Even as the startup ecosystem in the country is throwing up early signs of an impending shakeout, fund managers and entrepreneurs operating in the sector say it is a healthy development and that it will lead to strong players emerging in the market wiping up the not-so-serious ones.
The nature of the startup business is such that even if one of ten businesses becomes a blockbuster, the purpose is served, said Archit Garg, Vice President – Investments at Rabo Private equity in a panel discussion on 'Emerging trends in India & participation of Traditional capital for early stage businesses', at an event hosted by BW Businessworld to launch BW Disrupt, a website dedicated to knowledge, opinions and analysis on startups and young entrepreneurs.
The panel was moderated by Shailesh Vikarm Singh, Executive Director, Seed Fund and its speakers such as, Anirudh Suri, Founding Partner, India Internet Fund, Manoj Dawane, VP, Ericsson India and Vishal Jindal, Director, Carpediem Capital echoed the same sentiment, saying the sector has lots of interesting business opportunities for fund managers.
“Innovation is something that will continue in the country and therefore there are investors waiting to take exposure in the sector,” said Suri of India Internet Fund.
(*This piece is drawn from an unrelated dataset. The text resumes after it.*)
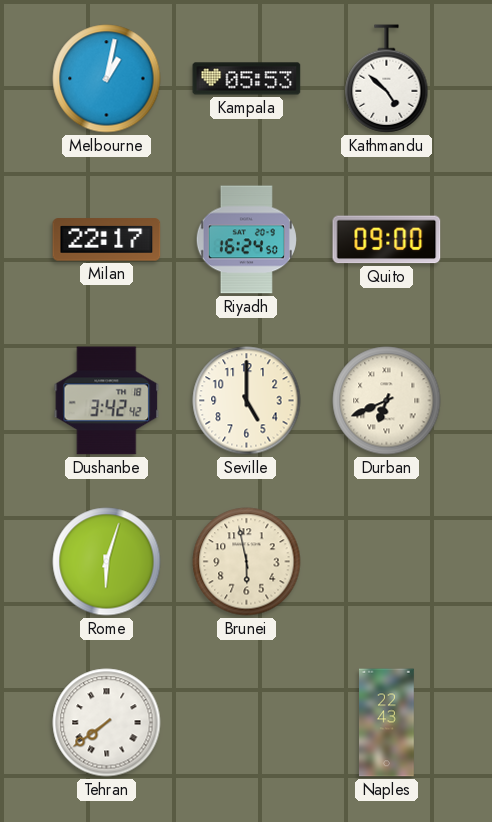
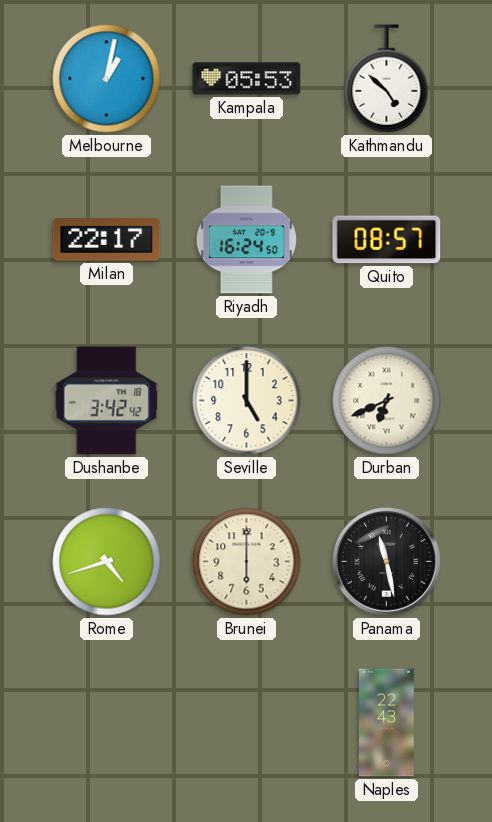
Quito: 09:00 -> 08:57
Rome: 6:03 -> 4:42
Brunei: 5:58 -> 6:00
Panama: none -> 11:28
Tehran: 7:39 -> none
Apart from risk capital investors such as private equity and venture capital funds, today with the sector evolving, several traditional business houses and HNIs from the corporate world are coming forward to fund budding entrepreneurs.
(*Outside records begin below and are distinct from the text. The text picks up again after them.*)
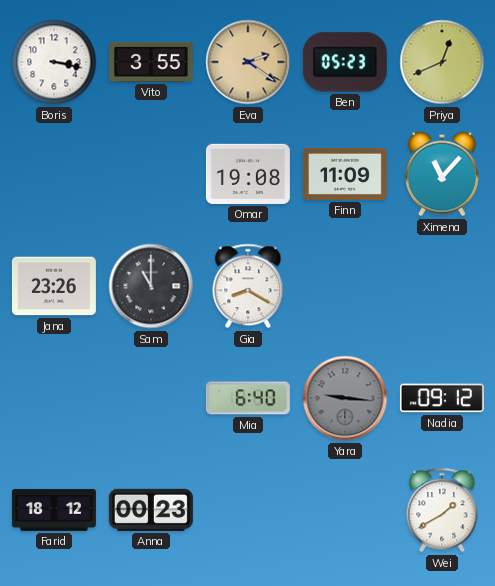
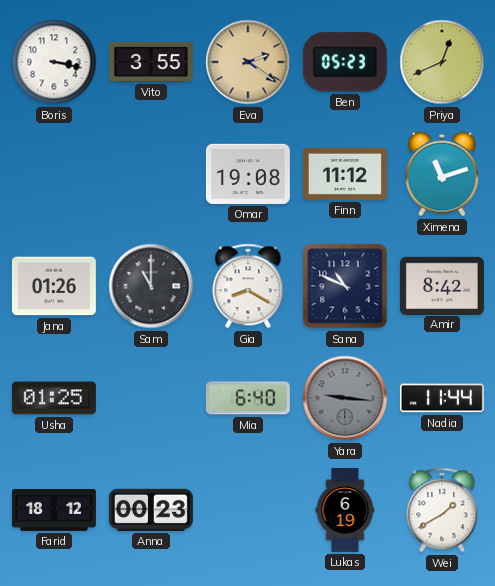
Finn: 11:09 -> 11:12
Ximena: 11:07 -> 11:12
Jana: 23:26 -> 01:26
Sana: none -> 10:49
Amir: none -> 8:42
Usha: none -> 01:25
Nadia: 09:12 -> 11:44
Lukas: none -> 6:19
“Those in the corporate world who are in their late 40’s and have typically not become entrepreneurs earlier are now facilitating emerging businesses and are themselves becoming part of them,” said Shailesh Vikarm Singh of Seed Fund.
Speaking at the launch Annurag Batra, Chairman and Editor-in-Chief, BW Businessworld pointed towards the heightened activity in the startup universe and the need for a separate platform for catalyse this outburst of action.
After a spate of innovation and increased investor interest in the startup landspace, the slowdown actually began after the stock market collapse in in China in August. This led to tremors elsewhere in Asia and even across the globe, prompting fund managers to instantly curl up into a wait-and-watch position. After all, nothing that happens in China can be seen in isolation. This is where the whole slowdown began.
Already, too much capital has flown into the startup ecosystem and it’s natural that there will be some correction. That correction will see some companies emerge as winners especially in the mobile and internet space which is seeing healthy growth in India. This was one of the key takeaways of of the event.
As per a Grant Thornton data, of the total number of 863 PE/VC deals in Jan-Oct period 2015, 414 comprised start up investments. But in the first half of 2015, as many as 363 venture capital deals were sealed, which were three times more than the number of 99 private equity deals. This definitely shows how the number of deals in the startup deals have come down in the last few months.